■ Work to be completed ■
Go through the listing below and output it word for word.
BEGIN Provided records
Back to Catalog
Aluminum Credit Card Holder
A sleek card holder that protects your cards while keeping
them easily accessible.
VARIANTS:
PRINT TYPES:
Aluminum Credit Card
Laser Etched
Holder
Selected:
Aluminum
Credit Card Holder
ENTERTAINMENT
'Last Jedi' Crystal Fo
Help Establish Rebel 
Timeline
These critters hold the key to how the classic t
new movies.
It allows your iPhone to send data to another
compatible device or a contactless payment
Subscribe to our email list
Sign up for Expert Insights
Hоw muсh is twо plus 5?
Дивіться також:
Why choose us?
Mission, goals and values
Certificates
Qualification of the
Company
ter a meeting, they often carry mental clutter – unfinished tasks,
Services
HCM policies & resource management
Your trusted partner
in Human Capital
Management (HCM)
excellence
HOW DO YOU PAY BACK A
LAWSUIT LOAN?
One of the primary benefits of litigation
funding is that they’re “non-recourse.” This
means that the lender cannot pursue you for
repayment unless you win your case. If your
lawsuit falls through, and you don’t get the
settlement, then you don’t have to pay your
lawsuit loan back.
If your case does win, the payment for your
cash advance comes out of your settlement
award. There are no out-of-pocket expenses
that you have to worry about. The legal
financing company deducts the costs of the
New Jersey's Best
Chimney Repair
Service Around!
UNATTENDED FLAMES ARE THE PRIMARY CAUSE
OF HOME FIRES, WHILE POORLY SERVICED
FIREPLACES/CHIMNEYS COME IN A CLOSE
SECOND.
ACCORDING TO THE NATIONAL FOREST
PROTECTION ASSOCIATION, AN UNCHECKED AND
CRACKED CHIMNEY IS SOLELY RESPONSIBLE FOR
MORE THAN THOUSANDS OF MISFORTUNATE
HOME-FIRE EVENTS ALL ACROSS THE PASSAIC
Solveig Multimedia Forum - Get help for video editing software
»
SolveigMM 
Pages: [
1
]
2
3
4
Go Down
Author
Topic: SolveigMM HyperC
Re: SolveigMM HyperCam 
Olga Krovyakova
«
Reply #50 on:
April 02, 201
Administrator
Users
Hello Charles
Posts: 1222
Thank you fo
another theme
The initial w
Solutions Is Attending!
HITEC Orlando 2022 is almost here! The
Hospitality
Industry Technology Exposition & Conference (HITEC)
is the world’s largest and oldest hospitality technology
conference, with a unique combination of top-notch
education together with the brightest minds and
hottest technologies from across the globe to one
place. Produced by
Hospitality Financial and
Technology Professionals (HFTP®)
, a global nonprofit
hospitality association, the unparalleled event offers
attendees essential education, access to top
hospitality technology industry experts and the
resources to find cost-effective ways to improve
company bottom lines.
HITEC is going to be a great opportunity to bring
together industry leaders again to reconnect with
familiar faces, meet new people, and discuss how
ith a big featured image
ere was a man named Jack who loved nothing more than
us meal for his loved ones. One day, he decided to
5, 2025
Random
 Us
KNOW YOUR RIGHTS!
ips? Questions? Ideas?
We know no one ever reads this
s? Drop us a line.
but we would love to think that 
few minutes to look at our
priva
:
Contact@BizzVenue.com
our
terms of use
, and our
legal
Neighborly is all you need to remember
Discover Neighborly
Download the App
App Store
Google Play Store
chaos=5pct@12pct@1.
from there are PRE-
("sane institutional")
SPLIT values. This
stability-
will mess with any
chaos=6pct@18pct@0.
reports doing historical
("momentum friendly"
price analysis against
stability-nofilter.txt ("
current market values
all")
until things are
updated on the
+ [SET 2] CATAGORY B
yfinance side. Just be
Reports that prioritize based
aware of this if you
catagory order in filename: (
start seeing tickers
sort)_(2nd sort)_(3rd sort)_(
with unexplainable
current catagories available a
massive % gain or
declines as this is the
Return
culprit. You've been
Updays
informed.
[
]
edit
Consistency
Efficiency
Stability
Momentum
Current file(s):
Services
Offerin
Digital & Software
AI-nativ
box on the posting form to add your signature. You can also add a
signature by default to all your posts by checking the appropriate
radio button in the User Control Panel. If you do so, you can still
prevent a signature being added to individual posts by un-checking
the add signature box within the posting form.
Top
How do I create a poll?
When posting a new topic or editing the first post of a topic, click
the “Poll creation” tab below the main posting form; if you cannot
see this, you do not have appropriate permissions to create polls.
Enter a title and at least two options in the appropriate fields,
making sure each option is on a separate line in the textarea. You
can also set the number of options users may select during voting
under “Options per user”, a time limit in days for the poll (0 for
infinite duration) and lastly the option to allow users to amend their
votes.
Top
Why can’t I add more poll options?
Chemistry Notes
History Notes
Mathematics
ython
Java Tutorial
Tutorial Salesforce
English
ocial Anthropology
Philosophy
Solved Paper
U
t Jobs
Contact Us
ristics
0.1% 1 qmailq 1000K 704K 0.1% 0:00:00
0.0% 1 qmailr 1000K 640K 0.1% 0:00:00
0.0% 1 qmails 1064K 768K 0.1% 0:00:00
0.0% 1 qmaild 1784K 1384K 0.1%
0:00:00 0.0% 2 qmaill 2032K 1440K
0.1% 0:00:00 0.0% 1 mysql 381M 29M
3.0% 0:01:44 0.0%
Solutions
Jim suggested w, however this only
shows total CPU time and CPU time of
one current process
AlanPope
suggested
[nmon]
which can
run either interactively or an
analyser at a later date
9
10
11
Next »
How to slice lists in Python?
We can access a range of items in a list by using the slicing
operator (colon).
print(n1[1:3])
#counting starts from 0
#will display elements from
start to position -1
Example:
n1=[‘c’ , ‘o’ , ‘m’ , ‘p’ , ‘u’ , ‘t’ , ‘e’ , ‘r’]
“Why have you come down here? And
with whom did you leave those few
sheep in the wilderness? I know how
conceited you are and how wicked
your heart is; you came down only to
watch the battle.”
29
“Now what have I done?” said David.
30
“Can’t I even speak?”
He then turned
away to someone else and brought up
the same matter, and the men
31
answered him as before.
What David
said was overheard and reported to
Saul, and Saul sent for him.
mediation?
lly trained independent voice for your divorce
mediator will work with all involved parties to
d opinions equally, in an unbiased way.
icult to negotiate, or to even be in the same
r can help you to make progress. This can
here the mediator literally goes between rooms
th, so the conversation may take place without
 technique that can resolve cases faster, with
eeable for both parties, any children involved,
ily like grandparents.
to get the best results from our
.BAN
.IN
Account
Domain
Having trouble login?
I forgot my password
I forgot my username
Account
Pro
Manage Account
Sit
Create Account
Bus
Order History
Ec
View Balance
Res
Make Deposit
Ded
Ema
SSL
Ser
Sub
END Provided records
■ Solved problem ■
Back to Catalog
Aluminum Credit Card Holder
A sleek card holder that protects your cards while keeping
them easily accessible.
VARIANTS:
PRINT TYPES:
Aluminum Credit Card
Laser Etched
Holder
Selected:
Aluminum
Credit Card Holder
ENTERTAINMENT
'Last Jedi' Crystal Fo
Help Establish Rebel 
Timeline
These critters hold the key to how the classic t
new movies.
It allows your iPhone to send data to another
compatible device or a contactless payment
Subscribe to our email list
Sign up for Expert Insights
Hоw muсh is twо plus 5?
Дивіться також:
Why choose us?
Mission, goals and values
Certificates
Qualification of the
Company
ter a meeting, they often carry mental clutter – unfinished tasks,
Services
HCM policies & resource management
Your trusted partner
in Human Capital
Management (HCM)
excellence
HOW DO YOU PAY BACK A
LAWSUIT LOAN?
One of the primary benefits of litigation
funding is that they’re “non-recourse.” This
means that the lender cannot pursue you for
repayment unless you win your case. If your
lawsuit falls through, and you don’t get the
settlement, then you don’t have to pay your
lawsuit loan back.
If your case does win, the payment for your
cash advance comes out of your settlement
award. There are no out-of-pocket expenses
that you have to worry about. The legal
financing company deducts the costs of the
New Jersey's Best
Chimney Repair
Service Around!
UNATTENDED FLAMES ARE THE PRIMARY CAUSE
OF HOME FIRES, WHILE POORLY SERVICED
FIREPLACES/CHIMNEYS COME IN A CLOSE
SECOND.
ACCORDING TO THE NATIONAL FOREST
PROTECTION ASSOCIATION, AN UNCHECKED AND
CRACKED CHIMNEY IS SOLELY RESPONSIBLE FOR
MORE THAN THOUSANDS OF MISFORTUNATE
HOME-FIRE EVENTS ALL ACROSS THE PASSAIC
Solveig Multimedia Forum - Get help for video editing software
»
SolveigMM 
Pages: [
1
]
2
3
4
Go Down
Author
Topic: SolveigMM HyperC
Re: SolveigMM HyperCam 
Olga Krovyakova
«
Reply #50 on:
April 02, 201
Administrator
Users
Hello Charles
Posts: 1222
Thank you fo
another theme
The initial w
Solutions Is Attending!
HITEC Orlando 2022 is almost here! The
Hospitality
Industry Technology Exposition & Conference (HITEC)
is the world’s largest and oldest hospitality technology
conference, with a unique combination of top-notch
education together with the brightest minds and
hottest technologies from across the globe to one
place. Produced by
Hospitality Financial and
Technology Professionals (HFTP®)
, a global nonprofit
hospitality association, the unparalleled event offers
attendees essential education, access to top
hospitality technology industry experts and the
resources to find cost-effective ways to improve
company bottom lines.
HITEC is going to be a great opportunity to bring
together industry leaders again to reconnect with
familiar faces, meet new people, and discuss how
ith a big featured image
ere was a man named Jack who loved nothing more than
us meal for his loved ones. One day, he decided to
5, 2025
Random
 Us
KNOW YOUR RIGHTS!
ips? Questions? Ideas?
We know no one ever reads this
s? Drop us a line.
but we would love to think that 
few minutes to look at our
priva
:
Contact@BizzVenue.com
our
terms of use
, and our
legal
Neighborly is all you need to remember
Discover Neighborly
Download the App
App Store
Google Play Store
chaos=5pct@12pct@1.
from there are PRE-
("sane institutional")
SPLIT values. This
stability-
will mess with any
chaos=6pct@18pct@0.
reports doing historical
("momentum friendly"
price analysis against
stability-nofilter.txt ("
current market values
all")
until things are
updated on the
+ [SET 2] CATAGORY B
yfinance side. Just be
Reports that prioritize based
aware of this if you
catagory order in filename: (
start seeing tickers
sort)_(2nd sort)_(3rd sort)_(
with unexplainable
current catagories available a
massive % gain or
declines as this is the
Return
culprit. You've been
Updays
informed.
[
]
edit
Consistency
Efficiency
Stability
Momentum
Current file(s):
Services
Offerin
Digital & Software
AI-nativ
box on the posting form to add your signature. You can also add a
signature by default to all your posts by checking the appropriate
radio button in the User Control Panel. If you do so, you can still
prevent a signature being added to individual posts by un-checking
the add signature box within the posting form.
Top
How do I create a poll?
When posting a new topic or editing the first post of a topic, click
the “Poll creation” tab below the main posting form; if you cannot
see this, you do not have appropriate permissions to create polls.
Enter a title and at least two options in the appropriate fields,
making sure each option is on a separate line in the textarea. You
can also set the number of options users may select during voting
under “Options per user”, a time limit in days for the poll (0 for
infinite duration) and lastly the option to allow users to amend their
votes.
Top
Why can’t I add more poll options?
Chemistry Notes
History Notes
Mathematics
ython
Java Tutorial
Tutorial Salesforce
English
ocial Anthropology
Philosophy
Solved Paper
U
t Jobs
Contact Us
ristics
0.1% 1 qmailq 1000K 704K 0.1% 0:00:00
0.0% 1 qmailr 1000K 640K 0.1% 0:00:00
0.0% 1 qmails 1064K 768K 0.1% 0:00:00
0.0% 1 qmaild 1784K 1384K 0.1%
0:00:00 0.0% 2 qmaill 2032K 1440K
0.1% 0:00:00 0.0% 1 mysql 381M 29M
3.0% 0:01:44 0.0%
Solutions
Jim suggested w, however this only
shows total CPU time and CPU time of
one current process
AlanPope
suggested
[nmon]
which can
run either interactively or an
analyser at a later date
9
10
11
Next »
How to slice lists in Python?
We can access a range of items in a list by using the slicing
operator (colon).
print(n1[1:3])
#counting starts from 0
#will display elements from
start to position -1
Example:
n1=[‘c’ , ‘o’ , ‘m’ , ‘p’ , ‘u’ , ‘t’ , ‘e’ , ‘r’]
“Why have you come down here? And
with whom did you leave those few
sheep in the wilderness? I know how
conceited you are and how wicked
your heart is; you came down only to
watch the battle.”
29
“Now what have I done?” said David.
30
“Can’t I even speak?”
He then turned
away to someone else and brought up
the same matter, and the men
31
answered him as before.
What David
said was overheard and reported to
Saul, and Saul sent for him.
mediation?
lly trained independent voice for your divorce
mediator will work with all involved parties to
d opinions equally, in an unbiased way.
icult to negotiate, or to even be in the same
r can help you to make progress. This can
here the mediator literally goes between rooms
th, so the conversation may take place without
 technique that can resolve cases faster, with
eeable for both parties, any children involved,
ily like grandparents.
to get the best results from our
.BAN
.IN
Account
Domain
Having trouble login?
I forgot my password
I forgot my username
Account
Pro
Manage Account
Sit
Create Account
Bus
Order History
Ec
View Balance
Res
Make Deposit
Ded
Ema
SSL
Ser
Sub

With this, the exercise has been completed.